Time heals all wounds, right?
Dating in the 21st century is tough. Think about it – social media is kidding you and there always seems to be that extra pressure.
Here’s a glimpse for those who suffer from heartache. It will be better! I know clichés, right? Who am I to say that, just a person writing from the other side of the screen?
There is simply no simple remedy for heartache. Sometimes you have to flow with it, feel it, and probably most importantly, learn from it so that you can heal and progress.
Heartache paralyzes us, exhausts us – emotionally and physically – and it can throwback even the strongest among us.
Here are 8 lessons I learned from heartache that will help you keep going and moving forward:
1. It’s not always about you
It’s hard when someone you love chooses not to love you anymore. It can be devastating whether you are dating, married, have children, or the like.
But sometimes someone else’s decision not to be with you or to continue loving you doesn’t always have to do with you. Sometimes it’s really about them. Some have limited the emotional capacity to be consistent in love, especially in terms of partnership.
Others have emotional baggage that prevents them from being in a large and healthy relationship. And sometimes, though unfortunate, you are at the end of the collateral damage.
If there is a pattern that they also expressed in their previous relationships, the pattern more than likely has something to do with them.

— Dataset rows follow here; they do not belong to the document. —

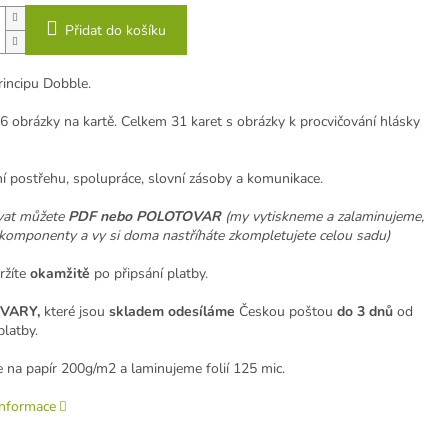
Přidat do košíku
rincipu Dobble.
6 obrázky na kartě. Celkem 31 karet s obrázky k procvičování hlásky
ní postřehu, spolupráce, slovní zásoby a komunikace.
vat můžete
PDF nebo POLOTOVAR
(my vytiskneme a zalaminujeme,
komponenty a vy si doma nastříháte zkompletujete celou sadu)
žíte
okamžitě
po připsání platby.
VARY,
které jsou
skladem odesíláme
Českou poštou
do 3 dnů
od
platby.
 na papír 200g/m2 a laminujeme folií 125 mic.
informace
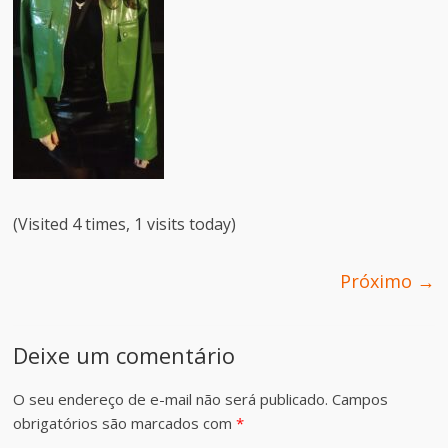
(Visited 4 times, 1 visits today)
Próximo →
Deixe um comentário
O seu endereço de e-mail não será publicado.
Campos
obrigatórios são marcados com
*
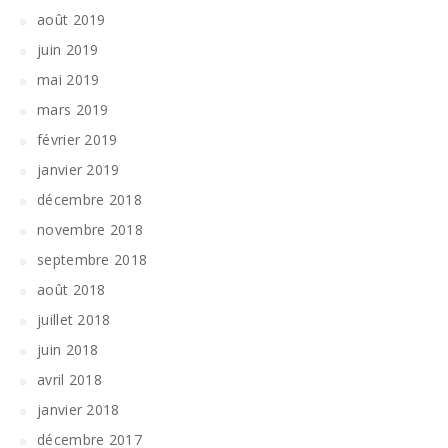
août 2019
juin 2019
mai 2019
mars 2019
février 2019
janvier 2019
décembre 2018
novembre 2018
septembre 2018
août 2018
juillet 2018
juin 2018
avril 2018
janvier 2018
décembre 2017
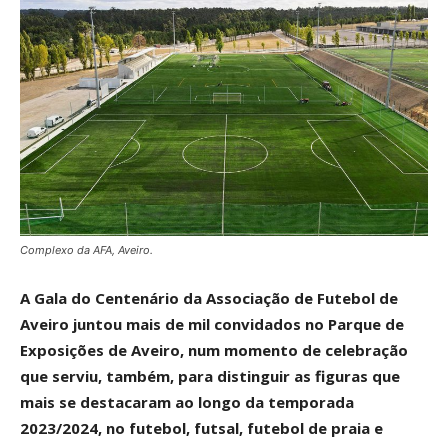
Complexo da AFA, Aveiro.
A Gala do Centenário da Associação de Futebol de
Aveiro juntou mais de mil convidados no Parque de
Exposições de Aveiro, num momento de celebração
que serviu, também, para distinguir as figuras que
mais se destacaram ao longo da temporada
2023/2024, no futebol, futsal, futebol de praia e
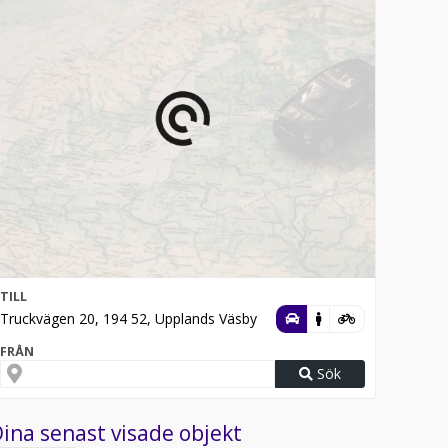
TILL
Truckvägen 20, 194 52, Upplands Väsby
FRÅN
Sök
ina senast visade objekt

2. If you love someone, it doesn’t have to mean forever
People come into your life for various reasons. And no matter how much you despise someone you loved, the point is that you loved something about them. There was something he taught you; something that he got out of you.
As you face the end of your relationship with him, I want you to no longer focus on the pain of separation but the lessons he taught you. This is important because it leads to my next revelation.
3. There is a lesson in every relationship
Sometimes the person you love at the moment teaches you about the person you are supposed to be in a long-term relationship with in the future.
I know you may not want to hear that, but the nice thing about relationships is that you learn what you like, don’t like, appreciate, don’t appreciate.
People learn through their mistakes. But it also makes it easier for you to distinguish between what you want and what you don’t want.
In other words, you should get wiser from every relationship you have and not waste your time on those that don’t suit you or are incompatible. Every failed relationship basically brings you closer to the thing you really want.
4. Even if you feel that you have lost the love of your life, it is better to love than not to love
I believe that there are different types of love that you will experience in your life. Some will feel very passionate. While others may feel like they’re more of an overwhelmed friendship.
And then other relationships can be somewhere between a mix of passion, fun and a firm friendship.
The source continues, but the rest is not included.